Action item:
Make an exact copy of the lines from the top of the entries below through the line with "Standort auf Google Maps". Leave all pictures out.

Records for the task:
* * *

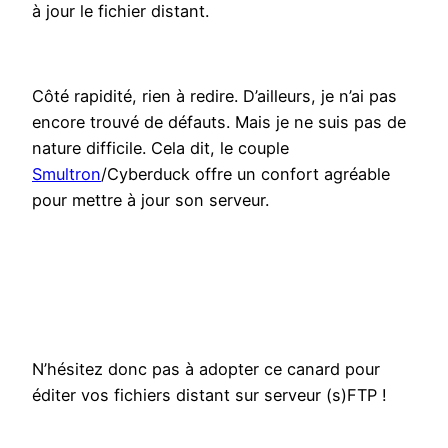
à jour le fichier distant.
Côté rapidité, rien à redire. D’ailleurs, je n’ai pas
encore trouvé de défauts. Mais je ne suis pas de
nature difficile. Cela dit, le couple
Smultron
/Cyberduck offre un confort agréable
pour mettre à jour son serveur.
N’hésitez donc pas à adopter ce canard pour
éditer vos fichiers distant sur serveur (s)FTP !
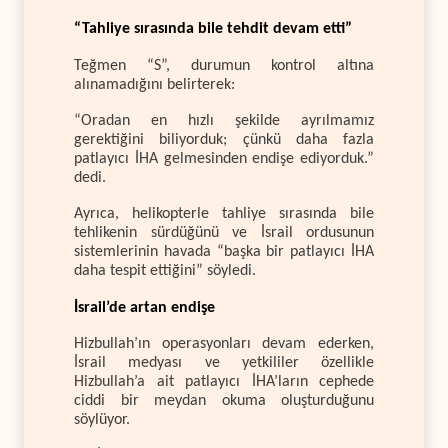
“Tahliye sırasında bile tehdit devam etti”
Teğmen “S”, durumun kontrol altına
alınamadığını belirterek:
“Oradan en hızlı şekilde ayrılmamız
gerektiğini biliyorduk; çünkü daha fazla
patlayıcı İHA gelmesinden endişe ediyorduk.”
dedi.
Ayrıca, helikopterle tahliye sırasında bile
tehlikenin sürdüğünü ve İsrail ordusunun
sistemlerinin havada “başka bir patlayıcı İHA
daha tespit ettiğini” söyledi.
İsrail’de artan endişe
Hizbullah’ın operasyonları devam ederken,
İsrail medyası ve yetkililer özellikle
Hizbullah’a ait patlayıcı İHA’ların cephede
ciddi bir meydan okuma oluşturduğunu
söylüyor.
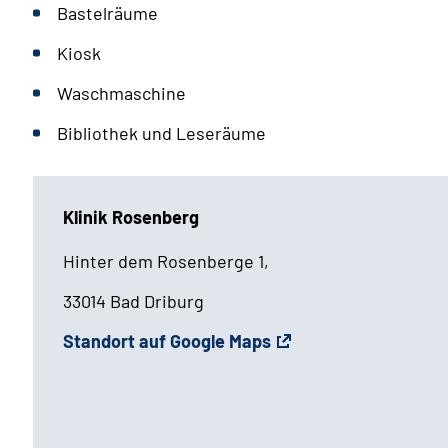
Bastelräume
Kiosk
Waschmaschine
Bibliothek und Leseräume
Klinik Rosenberg
Hinter dem Rosenberge 1,
33014 Bad Driburg
Standort auf Google Maps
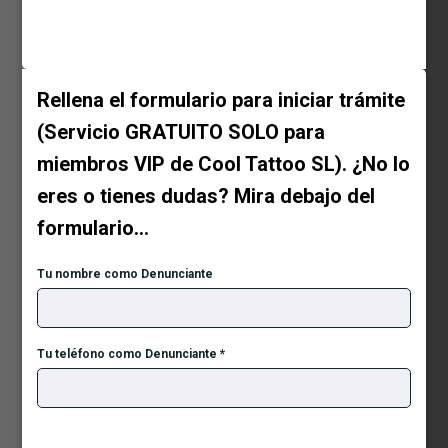
Rellena el formulario para iniciar trámite
(Servicio GRATUITO SOLO para
miembros VIP de Cool Tattoo SL). ¿No lo
eres o tienes dudas? Mira debajo del
formulario…
Tu nombre como Denunciante
Tu teléfono como Denunciante
*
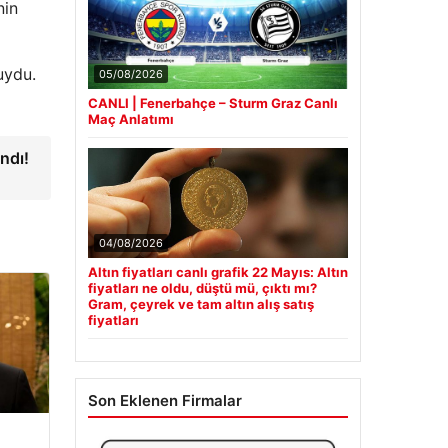
nin
uydu.
05/08/2026
CANLI | Fenerbahçe – Sturm Graz Canlı
Maç Anlatımı
ndı!
04/08/2026
Altın fiyatları canlı grafik 22 Mayıs: Altın
fiyatları ne oldu, düştü mü, çıktı mı?
Gram, çeyrek ve tam altın alış satış
fiyatları
Son Eklenen Firmalar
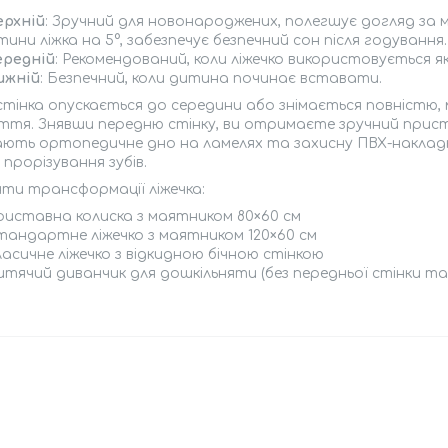
ерхній
: Зручний для новонароджених, полегшує догляд за м
тини ліжка на 5°, забезпечує безпечний сон після годування.
ередній
: Рекомендований, коли ліжечко використовується я
ижній
: Безпечний, коли дитина починає вставати.
стінка опускається до середини або знімається повністю, 
иття. Знявши передню стінку, ви отримаєте зручний прис
ють ортопедичне дно на ламелях та захисну ПВХ-накладку н
 прорізування зубів.
ти трансформації ліжечка:
риставна колиска з маятником 80×60 см
тандартне ліжечко з маятником 120×60 см
асичне ліжечко з відкидною бічною стінкою
итячий диванчик для дошкільняти (без передньої стінки т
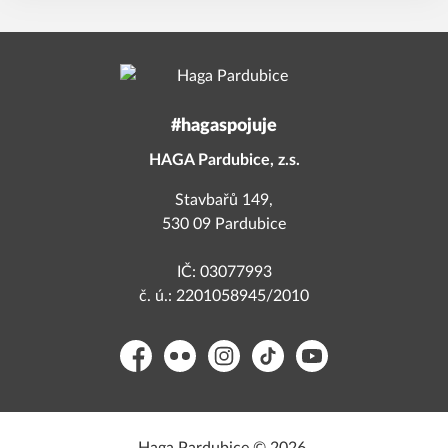
#hagaspojuje
HAGA Pardubice, z.s.
Stavbařů 149,
530 09 Pardubice
IČ: 03077993
č. ú.: 2201058945/2010
Facebook
Flickr
Instagram
TikTok
YouTube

* * *

Result of the exercise:
à jour le fichier distant.
Côté rapidité, rien à redire. D’ailleurs, je n’ai pas
encore trouvé de défauts. Mais je ne suis pas de
nature difficile. Cela dit, le couple
Smultron
/Cyberduck offre un confort agréable
pour mettre à jour son serveur.
N’hésitez donc pas à adopter ce canard pour
éditer vos fichiers distant sur serveur (s)FTP !
“Tahliye sırasında bile tehdit devam etti”
Teğmen “S”, durumun kontrol altına
alınamadığını belirterek:
“Oradan en hızlı şekilde ayrılmamız
gerektiğini biliyorduk; çünkü daha fazla
patlayıcı İHA gelmesinden endişe ediyorduk.”
dedi.
Ayrıca, helikopterle tahliye sırasında bile
tehlikenin sürdüğünü ve İsrail ordusunun
sistemlerinin havada “başka bir patlayıcı İHA
daha tespit ettiğini” söyledi.
İsrail’de artan endişe
Hizbullah’ın operasyonları devam ederken,
İsrail medyası ve yetkililer özellikle
Hizbullah’a ait patlayıcı İHA’ların cephede
ciddi bir meydan okuma oluşturduğunu
söylüyor.
Bastelräume
Kiosk
Waschmaschine
Bibliothek und Leseräume
Klinik Rosenberg
Hinter dem Rosenberge 1,
33014 Bad Driburg
Standort auf Google Maps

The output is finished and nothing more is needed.